Conn. legislators continue to support over-reaching, diluted, version of sentencing enhancement law creating urban penalty, failing to protect children.

by Aleks Kajstura, April 4, 2014

As I watched the Connecticut Judiciary Committee’s discussion of sentence enhancement zone reform (SB 259) before its successful vote on Wednesday (SB 259 begins at 02:09:35), I was struck by how many Connecticut legislators continue to support an over-reaching, diluted, version of the state’s sentencing enhancement law. It’s frustrating to see that legislators who have had years to study this issue still misunderstand both, the law’s function and the bill to strengthen it.

Senator Kissell explained the long-held support for the law in his region of the state (at 02:12:15):

Former Rep. Bill Kiner, who was in the House of Representatives over 20 years ago, helped champion the underlying law. And, at least in my neck of the woods… when I said, “Well, should the whole state have that enhanced penalty?” They said, “Sure!” …. [R]educing the distance to the schools goes in the wrong direction… They [constituents] don’t want us to weaken the underlying laws.

It may be counter-intuitive, but by shrinking the zones, the bill would actually strengthen the law. The law relies on the protected spaces to have harsher sentences than other areas. But the 1,500-foot distance, creates no such protected spaces, because nearly entire cities are covered – leaving no specially protected area around schools. The effect is in essence no different than what Sen. Kissell’s constituents say they want, everywhere having an “enhanced penalty”. But when everywhere has an enhanced penalty, then that’s just the penalty, there is nothing “enhanced” about it. If the legislature would like to reconsider the penalties for drug offenses that’s a separate question, but the mechanism of this law, meant to protect children from drug activity, relies on additional – enhanced – penalties around specific protected places.

Sen. Kissell concluded (at 12:18:02) that: “there’s not an easy answer to this… because on the one hand, I think that we want to be fair and even handed but on the other hand we don’t want to say that ‘we are ok with people selling drugs’ and ‘let’s cut back the barriers’…. I’m not so sure that enhancing penalties but reducing the distance gets us to where we wanna go”

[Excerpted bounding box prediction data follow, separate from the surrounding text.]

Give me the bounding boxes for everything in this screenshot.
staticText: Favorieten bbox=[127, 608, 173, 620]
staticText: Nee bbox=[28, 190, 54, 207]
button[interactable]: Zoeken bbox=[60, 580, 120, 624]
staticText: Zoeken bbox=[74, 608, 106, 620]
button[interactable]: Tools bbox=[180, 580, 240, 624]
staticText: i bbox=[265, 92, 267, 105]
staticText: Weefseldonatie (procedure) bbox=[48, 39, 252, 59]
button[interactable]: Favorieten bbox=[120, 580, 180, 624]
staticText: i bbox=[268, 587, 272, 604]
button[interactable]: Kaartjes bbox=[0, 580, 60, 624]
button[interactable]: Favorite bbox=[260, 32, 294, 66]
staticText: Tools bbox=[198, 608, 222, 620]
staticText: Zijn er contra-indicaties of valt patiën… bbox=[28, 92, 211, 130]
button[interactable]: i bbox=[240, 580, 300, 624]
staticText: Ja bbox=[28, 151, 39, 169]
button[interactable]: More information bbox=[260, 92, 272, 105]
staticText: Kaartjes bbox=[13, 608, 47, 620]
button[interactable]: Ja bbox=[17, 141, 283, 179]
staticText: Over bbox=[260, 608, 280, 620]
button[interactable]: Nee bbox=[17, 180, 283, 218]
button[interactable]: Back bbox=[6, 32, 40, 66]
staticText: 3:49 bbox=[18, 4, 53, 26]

I disagree, the bill actually does present a simple answer without giving the message that the legislature would be “ok with people selling drugs”. This bill would not legalize any drug offense. The sentences for the underlying offense would remain unchanged, and the bill would in fact concentrate the state’s enforcement resources around schools to actually protect kids from drug activity. As Representative Meyer explained (at 02:28:40):

When you charge a person, an adult selling drugs to another adult, more than a quarter mile from the school and when the law, as this law does, imposes a mandatory a one year extra imprisonment… it doesn’t relate any longer to creating a school safety zone….

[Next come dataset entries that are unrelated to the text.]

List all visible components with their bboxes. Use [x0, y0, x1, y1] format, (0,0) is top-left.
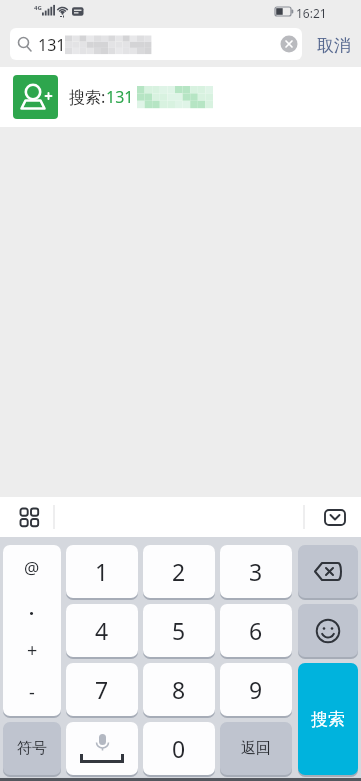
- staticText: .: [29, 596, 35, 621]
- button[interactable]: [10, 497, 48, 537]
- button[interactable]: 131: [10, 28, 302, 60]
- button[interactable]: [298, 545, 358, 598]
- staticText: 1: [95, 556, 109, 587]
- staticText: +: [27, 638, 38, 663]
- staticText: 符号: [17, 739, 47, 758]
- button[interactable]: 8: [143, 663, 215, 716]
- staticText: 131: [106, 86, 134, 108]
- staticText: 16:21: [296, 5, 327, 21]
- button[interactable]: 3: [220, 545, 292, 598]
- staticText: 取消: [317, 35, 351, 56]
- button[interactable]: @: [3, 545, 61, 716]
- staticText: 8: [172, 674, 186, 705]
- staticText: 9: [249, 674, 263, 705]
- staticText: @: [24, 556, 40, 579]
- button[interactable]: [298, 604, 358, 657]
- button[interactable]: 搜索:: [0, 67, 361, 127]
- staticText: 2: [172, 556, 186, 587]
- button[interactable]: 取消: [306, 24, 361, 66]
- button[interactable]: 6: [220, 604, 292, 657]
- staticText: 7: [95, 674, 109, 705]
- staticText: 搜索:: [69, 86, 106, 108]
- staticText: -: [29, 680, 35, 705]
- staticText: 6: [249, 615, 263, 646]
- button[interactable]: 4: [66, 604, 138, 657]
- button[interactable]: [66, 722, 138, 775]
- staticText: 0: [172, 733, 186, 764]
- staticText: 4: [95, 615, 109, 646]
- button[interactable]: 2: [143, 545, 215, 598]
- button[interactable]: [272, 28, 302, 60]
- button[interactable]: 0: [143, 722, 215, 775]
- staticText: 131: [38, 34, 66, 56]
- button[interactable]: 1: [66, 545, 138, 598]
- button[interactable]: 符号: [3, 722, 61, 775]
- staticText: 搜索: [311, 709, 345, 730]
- staticText: 4G: [34, 4, 42, 12]
- button[interactable]: 5: [143, 604, 215, 657]
- button[interactable]: 返回: [220, 722, 292, 775]
- staticText: 5: [172, 615, 186, 646]
- button[interactable]: [314, 497, 356, 537]
- button[interactable]: 9: [220, 663, 292, 716]
- staticText: 返回: [241, 739, 271, 758]
- staticText: 3: [249, 556, 263, 587]
- button[interactable]: 7: [66, 663, 138, 716]
- button[interactable]: 搜索: [298, 663, 358, 775]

…in concept it’s very important to create a school safety zone, but once you make it 1,500 feet and you’re having one adult selling to another and it doesn’t involve school safety in any respect… [T]he Sentencing Commission is bringing us some reality here and actually is making the school safety penalty stronger by its proposal and now by this bill.

Sen. Kissell points to arrests as proof that the law works (at 02:15:57). But in fact, these arrests prove the law doesn’t work, in several ways. First, the law is meant to move drug offenses out of these zones, so if the law worked, we would see few arrests in the zones (and possibly more outside the zones as the law’s deterrent effect takes hold). Arrests inside the zones prove that the law is not working to move those activities elsewhere. Second, to have a better sense of the law’s imact we need to look at the type of arrests made, not just their number. Sen. Kissell stated (at 02:16:47) that “If the argument is that … people are being put behind bars, then it [the law] is having some kind of impact.” Sure, the law has an impact, but the question is: does it have the desired impact?

The goal of the law is to keep drug activity away from children, but as Rep. Meyer hinted at, nearly all of the arrests do not involve students – and those that do, involve only students (in one case a few students sitting outside the school smoking marijuana). Reducing the zones to the 200 feet proposed by the bill would allow the law to have a meaningful impact by setting aside specific uniquely protected spaces. Connecticut would still maintain serious penalties for drug offenses, and the extra mandatory minimum penalty would be reserved for those offenses committed near a school.